TODOs (consolidated)

  • Block A: peak_flops.py, peak_flops.json, comparison to vendor peak.
  • Block B: decode_attn_gpu.py, latency measurements at S in {128, 256, 512, 1024}.
  • Block C: roofline.png with all ceilings + dots + annotations.
  • Block D: interpretation.md with 3 paragraphs.
  • Manifest at experiments/23-roofline-gpu/manifest.json.

Constraints

  • cupy only. Not PyTorch yet. (Plan §7.g.)
  • Time only after deviceSynchronize. Both before and after the timed block.
  • Use measured peaks, not datasheet peaks, for the ceiling lines.
  • Don't include the cache write time in the decode-attention measurement.
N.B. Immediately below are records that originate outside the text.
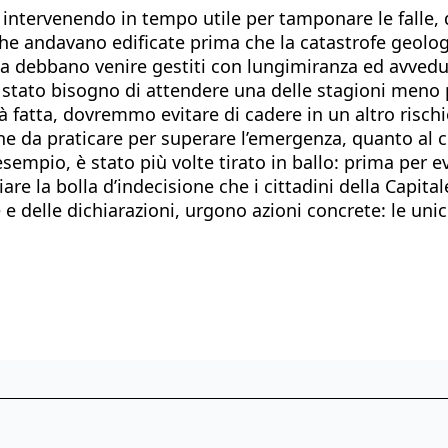
ervenendo in tempo utile per tamponare le falle, diri
e andavano edificate prima che la catastrofe geologi
a debbano venire gestiti con lungimiranza ed avvedut
be stato bisogno di attendere una delle stagioni meno
fatta, dovremmo evitare di cadere in un altro rischio
one da praticare per superare l’emergenza, quanto al
sempio, è stato più volte tirato in ballo: prima per e
are la bolla d’indecisione che i cittadini della Capit
re e delle dichiarazioni, urgono azioni concrete: le un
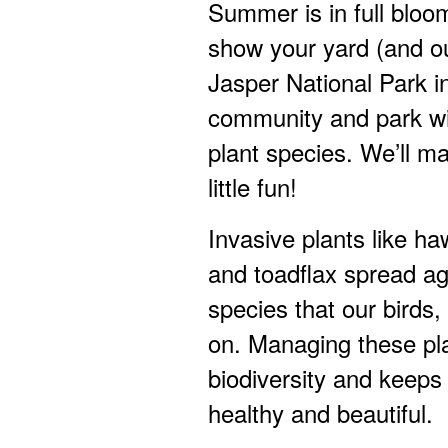
Summer is in full bloom
show your yard (and our
Jasper National Park inv
community and park wi
plant species. We’ll m
little fun!
Invasive plants like h
and toadflax spread ag
species that our birds,
on. Managing these pla
biodiversity and keeps
healthy and beautiful.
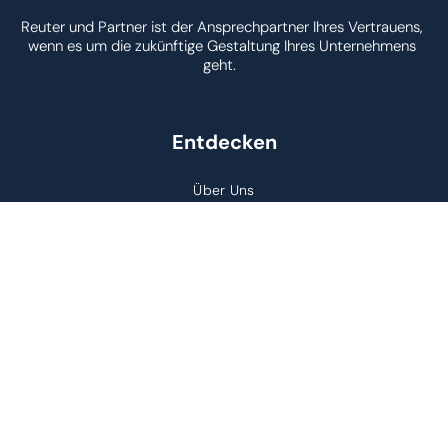
Reuter und Partner ist der Ansprechpartner Ihres Vertrauens,
wenn es um die zukünftige Gestaltung Ihres Unternehmens
geht.
Entdecken
Über Uns
Dienstleistungen
Projekte & Referenzen
Kontakt
Rechtliches
Impressum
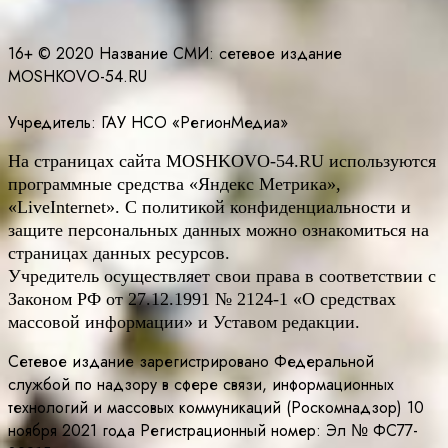
16+ © 2020 Название СМИ: cетевое издание
MOSHKOVO-54.RU
Учредитель: ГАУ НСО «РегионМедиа»
На страницах сайта
MOSHKOVO
-54.
RU
используются
программные средства «Яндекс Метрика»,
«LiveInternet». С политикой конфиденциальности и
защите персональных данных можно ознакомиться на
страницах данных ресурсов.
Учредитель осуществляет свои права в соответствии с
Законом РФ от 27.12.1991 № 2124-1 «О средствах
массовой информации» и Уставом редакции.
Сетевое издание зарегистрировано Федеральной
службой по надзору в сфере связи, информационных
технологий и массовых коммуникаций (Роскомнадзор) 10
ноября 2021 года Регистрационный номер: Эл № ФС77-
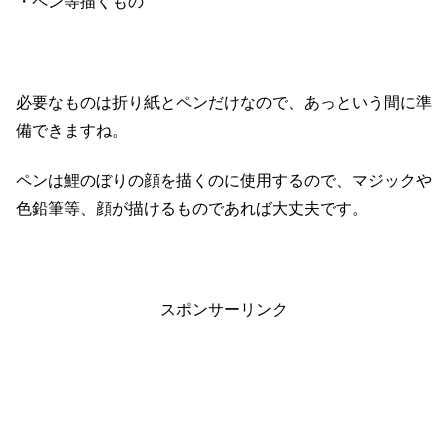
・ペン等描くもの
必要なものは折り紙とペンだけなので、あっという間に準
備できますね。
ペンは鯉のぼりの顔を描くのに使用するので、マジックや
色鉛筆等、顔が描けるものであれば大丈夫です。
スポンサーリンク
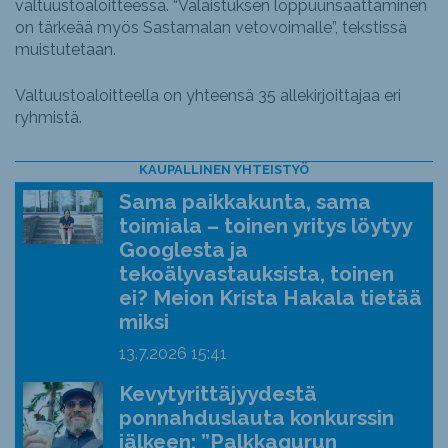
valtuustoaloitteessa. “Valaistuksen loppuunsaattaminen
on tärkeää myös Sastamalan vetovoimalle”, tekstissä
muistutetaan.
Valtuustoaloitteella on yhteensä 35 allekirjoittajaa eri
ryhmistä.
KAUPALLINEN YHTEISTYÖ
Sama paikkakunta, sama
toimiala – toinen yritys löytyy
Googlesta ja
tekoälyvastauksista, toinen
ei? Meion Krista Hakala tietää
miksi
13.7.2026
15:41
Kevytyrittäjyydestä
ponnahduslauta konkurssin
jälkeen: ”Palkkagurun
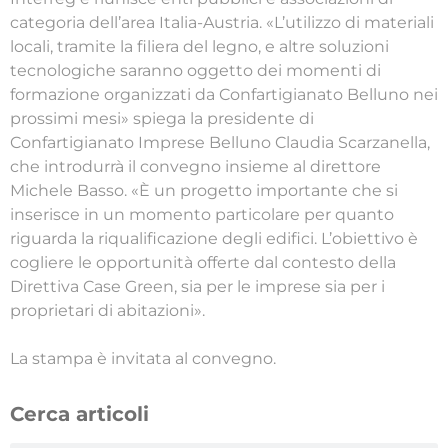
categoria dell’area Italia-Austria. «L’utilizzo di materiali
locali, tramite la filiera del legno, e altre soluzioni
tecnologiche saranno oggetto dei momenti di
formazione organizzati da Confartigianato Belluno nei
prossimi mesi» spiega la presidente di
Confartigianato Imprese Belluno Claudia Scarzanella,
che introdurrà il convegno insieme al direttore
Michele Basso. «È un progetto importante che si
inserisce in un momento particolare per quanto
riguarda la riqualificazione degli edifici. L’obiettivo è
cogliere le opportunità offerte dal contesto della
Direttiva Case Green, sia per le imprese sia per i
proprietari di abitazioni».
La stampa è invitata al convegno.
Cerca articoli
That's a separate operator; we're measuring the attention only.

Stop conditions

Done when:

  1. cuBLAS GEMM in 3+ dtypes measured, all within 30% of vendor peak.
  2. Decode-attention measured at 4+ S values, plotted on the roofline.
  3. roofline.png committed with all ceilings and dots.
  4. interpretation.md answers all three questions.
  5. manifest.json complete.

Pitfalls

  • cupy.matmul may pick fp32 path for fp16 inputs depending on cuBLAS version. Force the dtype by ensuring both inputs are the same dtype and check the kernel actually used (via nvprof or ncu if available; otherwise trust the throughput number).
  • Decode-attention is so memory-bound that the timing is noisy. Each measurement is short. Run 1000 iterations and report median, not mean.
  • Matrix sizes that are too large can spill to HBM if the working set exceeds L2. Pick sizes where you're confident about which tier you're testing.
  • Cost watch. This lab can chew through 1–2 cloud-GPU hours. Watch the budget.

When to consult solutions/

After all stop conditions met. The reference at solutions/03-gpu-roofline-ref.md shows expected numbers for the reference GPU.


Next: PHASE_23_REPORT.md. The phase is done after report + reflection + a final "instance terminated, total cost recorded" item on the checkpoint.